Julien Paluku Kahongya : de l’Industrie au Commerce extérieur

Julien Paluku Kahongya naît le 13 décembre 1968 à Buramba, dans le Nord-Kivu, une région marquée par des décennies de conflits. Cet homme au charisme affirmé se forge une réputation dès ses débuts. Titulaire d’un master en santé communautaire obtenu en 2005 à l’Université libre des Grands Lacs, il commence comme maire, d’abord à Butembo, puis à Beni, où il lance des projets d’infrastructures qui marquent les esprits dans ces villes souvent laissées pour compte. En 2007, il devient gouverneur du Nord-Kivu, un poste qu’il occupe pendant douze ans. Gérer une province rongée par les groupes armés et les crises humanitaires forge son caractère et son influence.

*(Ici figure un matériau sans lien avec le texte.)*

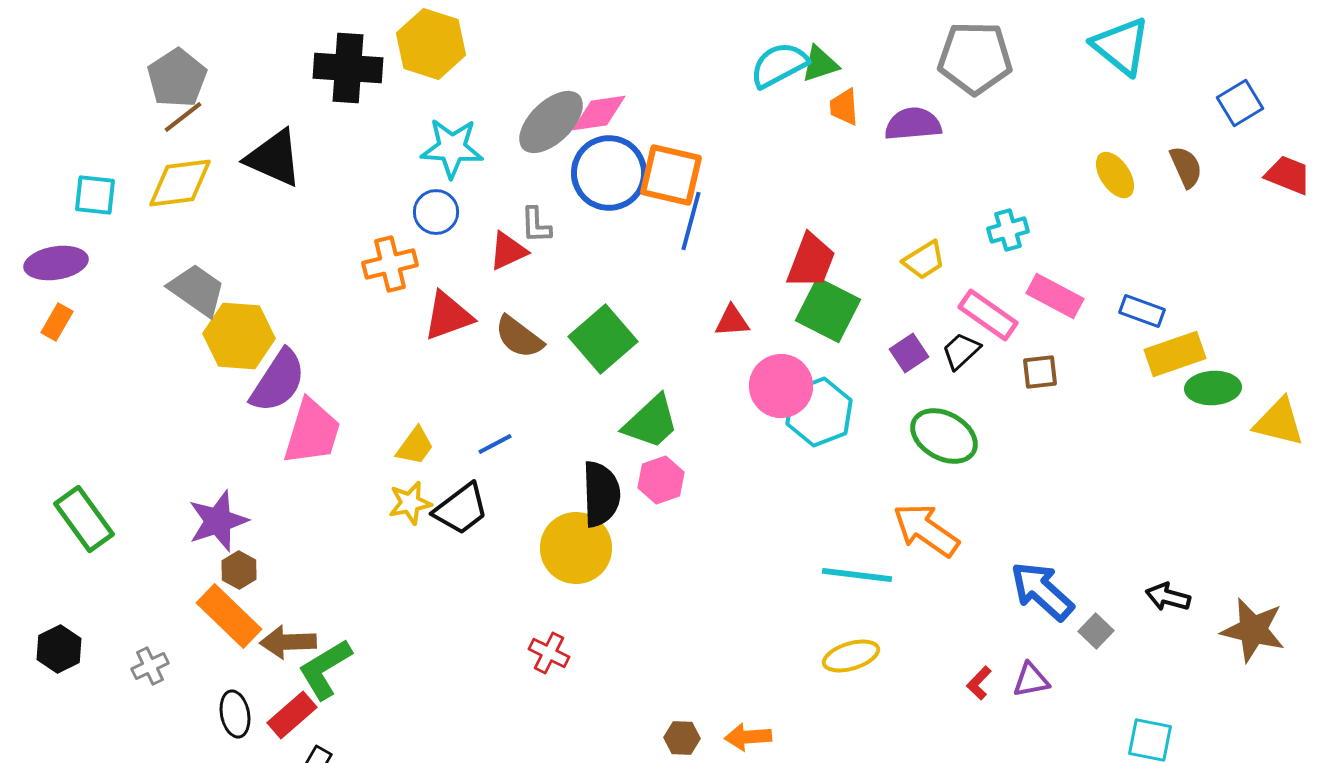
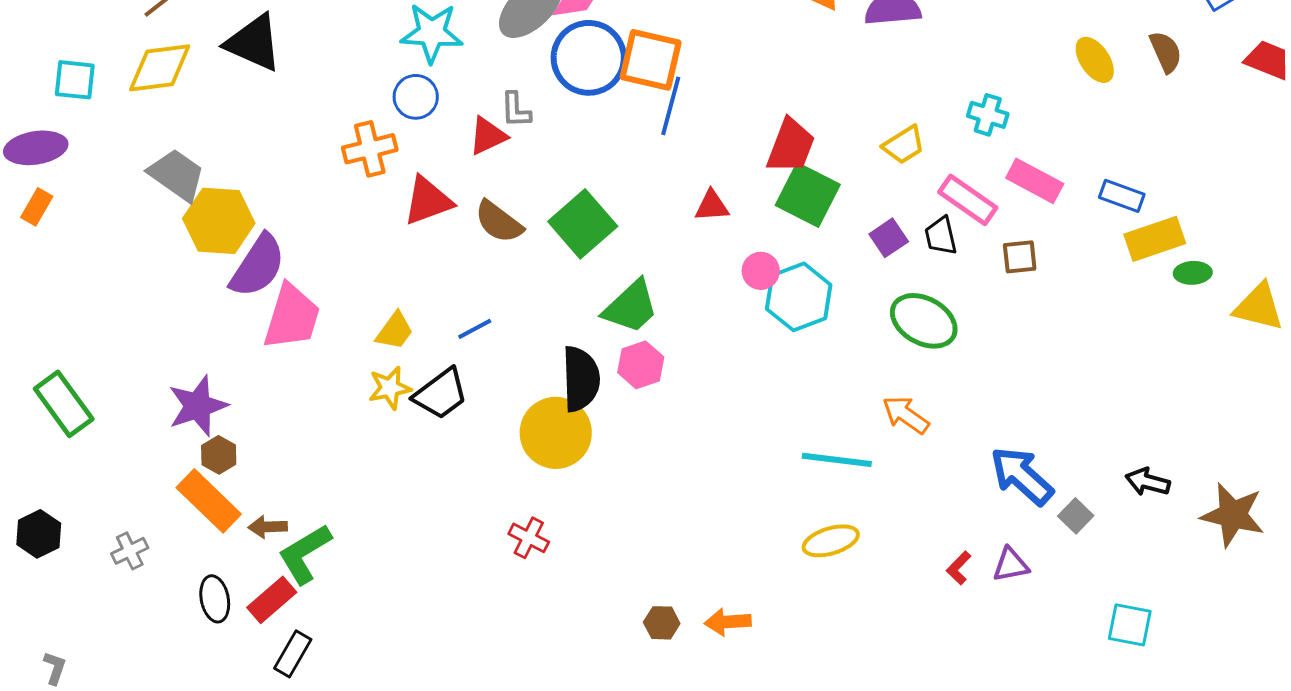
cyan cross: (1008, 230) -> (988, 115), turned 33
black trapezoid: (961, 351) -> (941, 236), turned -60
pink circle: (781, 386) -> (761, 271), size x0.6
green ellipse: (1213, 388) -> (1193, 273), size x0.7
orange arrow: (926, 530) -> (906, 415), size x0.7
brown arrow: (288, 642) -> (268, 527), size x0.7

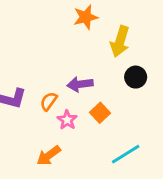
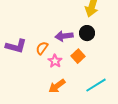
black circle: (136, 77) -> (87, 33), moved
orange arrow: (49, 156) -> (57, 86), moved

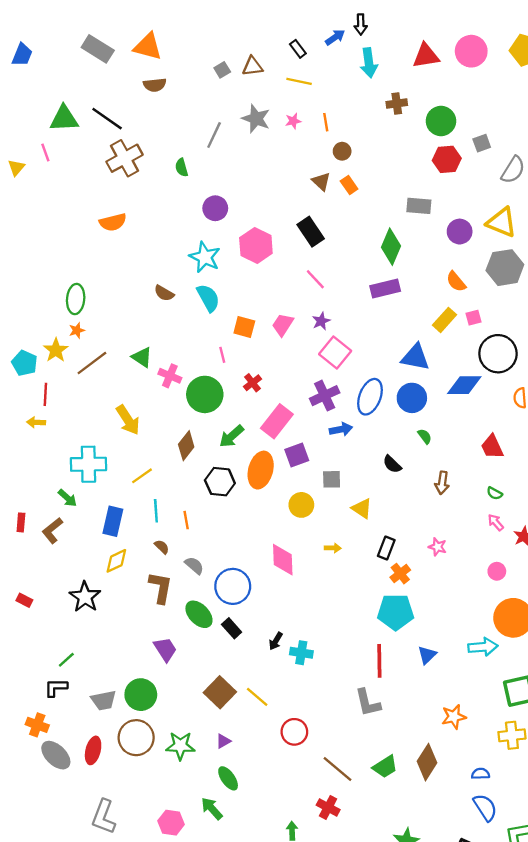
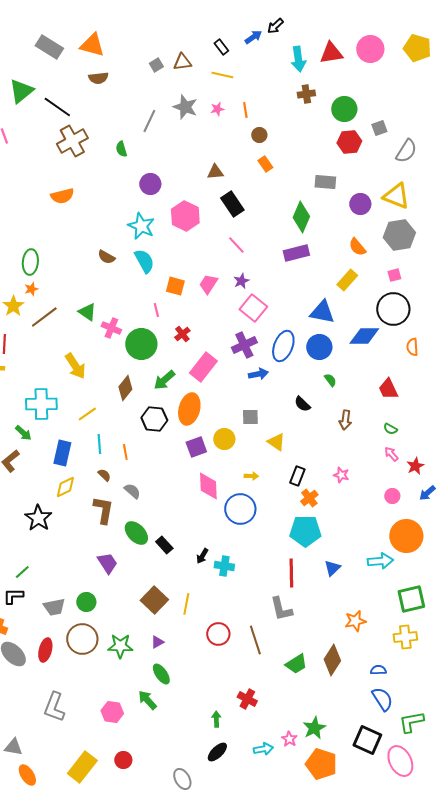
black arrow: (361, 24) -> (275, 26), turned 48
cyan arrow: (369, 63) -> (298, 59), moved
green triangle: (64, 119) -> (21, 91), moved, turned -36
brown triangle: (321, 181) -> (215, 172), moved, turned -48
pink square: (474, 318) -> (394, 275), moved
purple square: (297, 455) -> (196, 447), moved
blue circle: (233, 586) -> (240, 509), moved
green circle: (141, 695) -> (86, 602), size x0.7
yellow line: (257, 697) -> (186, 604), turned 60
brown line: (337, 769) -> (255, 640), moved, turned 32

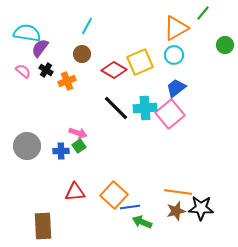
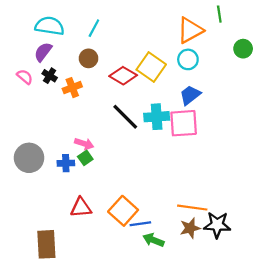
green line: (203, 13) -> (219, 14), turned -49
cyan semicircle: (27, 33) -> (50, 26), moved
yellow square: (140, 62) -> (151, 67), turned -32
pink square: (170, 114) -> (184, 123), turned 36

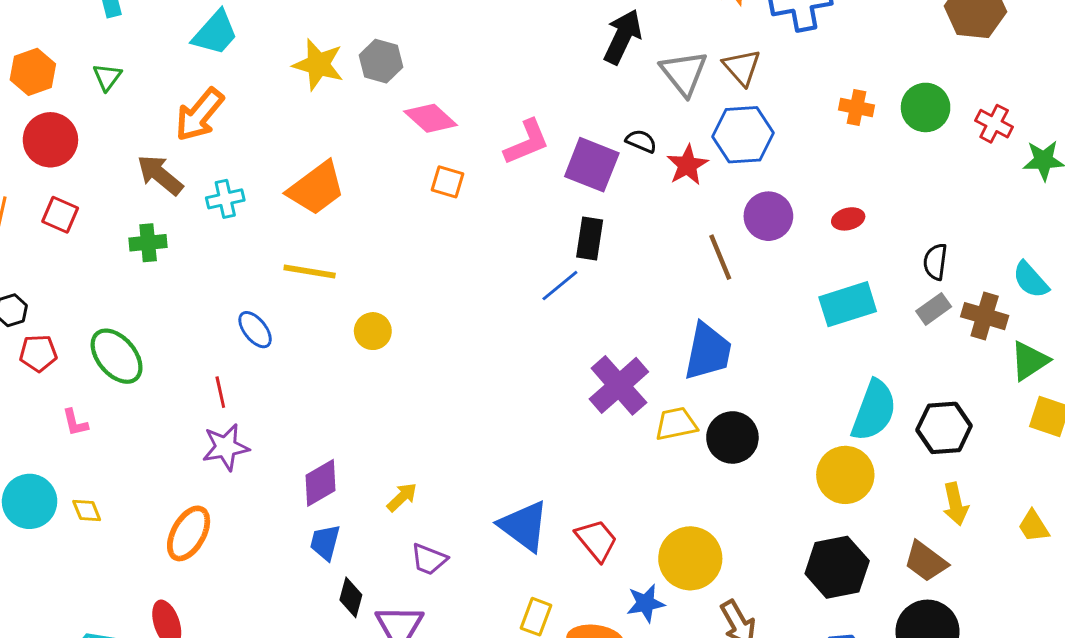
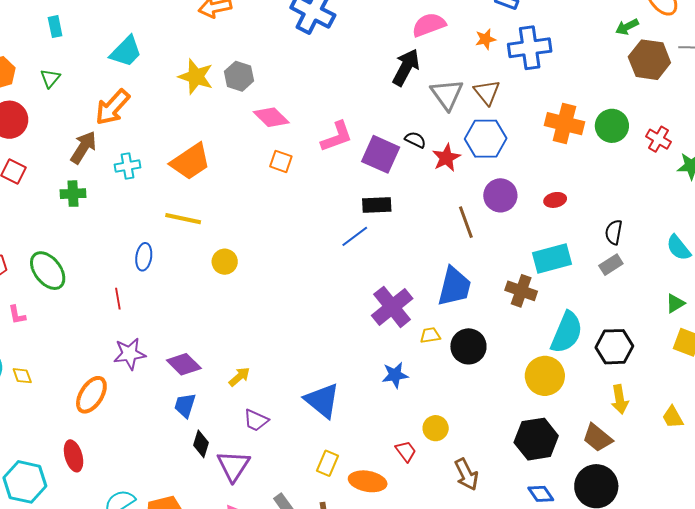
orange cross: (856, 108) -> (564, 124), size x1.6
brown arrow: (160, 175) -> (83, 147), turned 80
black rectangle: (590, 238) -> (377, 205), turned 76
brown cross: (985, 316) -> (521, 291), moved
blue ellipse: (255, 330) -> (144, 257), turned 44
green triangle: (1029, 361) -> (675, 303), size x0.7
yellow trapezoid: (676, 424) -> (430, 335), size x0.7
purple star: (226, 447) -> (129, 354), moved
purple diamond: (321, 483) -> (184, 364), turned 72
red trapezoid: (596, 540) -> (406, 451), moved, size x0.7
yellow circle: (690, 558) -> (436, 428), size x0.6
blue star: (646, 603) -> (395, 375), moved

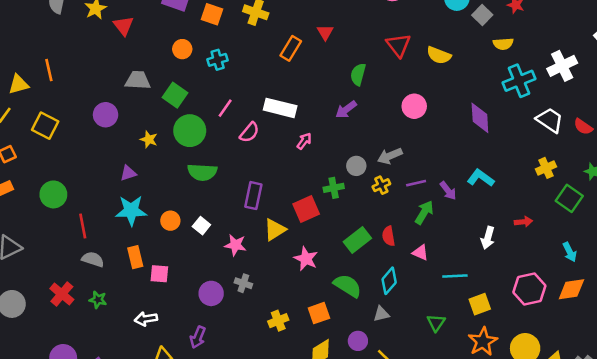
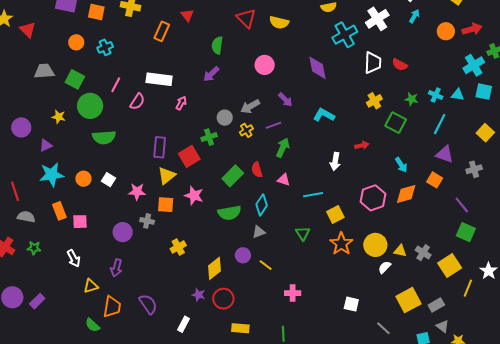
purple circle: (106, 115) -> (21, 127), moved
white trapezoid: (550, 120) -> (373, 63), turned 65
purple arrow: (448, 191) -> (285, 100), moved
purple rectangle: (253, 196) -> (160, 147), moved
green semicircle: (348, 286) -> (229, 213), turned 145
orange square: (319, 313) -> (166, 205), moved, turned 30
white arrow: (146, 319) -> (74, 258), turned -102

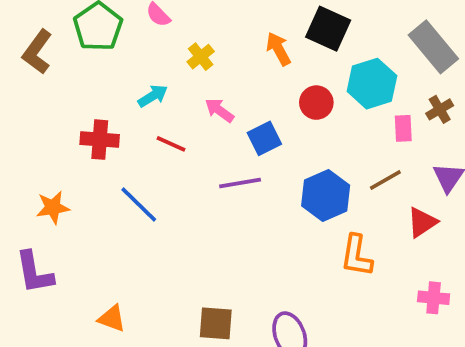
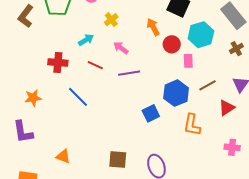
orange arrow: (278, 49) -> (153, 27), moved
pink rectangle: (403, 128) -> (188, 61), moved
blue square: (264, 138) -> (151, 113), moved
purple line: (240, 183) -> (129, 73), moved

Élu député national pour Lubero en 2011, puis en 2018, il consolide son ancrage électoral. Fondateur du Bloc Uni pour la Renaissance et l’Émergence du Congo, il s’allie à l’UDPS de Tshisekedi, devenant un pilier de la coalition au pouvoir. En 2019, sous Ilunga Ilunkamba, il prend la tête du ministère de l’Industrie, un poste qu’il conserve sous les deux gouvernements de Sama Lukonde. Avec Judith Suminwa, un virage se dessine : Paluku hérite du Commerce extérieur, succédant à Busa Tongba. À 56 ans, il incarne une ambition intacte, prêt à relever de nouveaux défis dans un pays aux échanges commerciaux encore balbutiants.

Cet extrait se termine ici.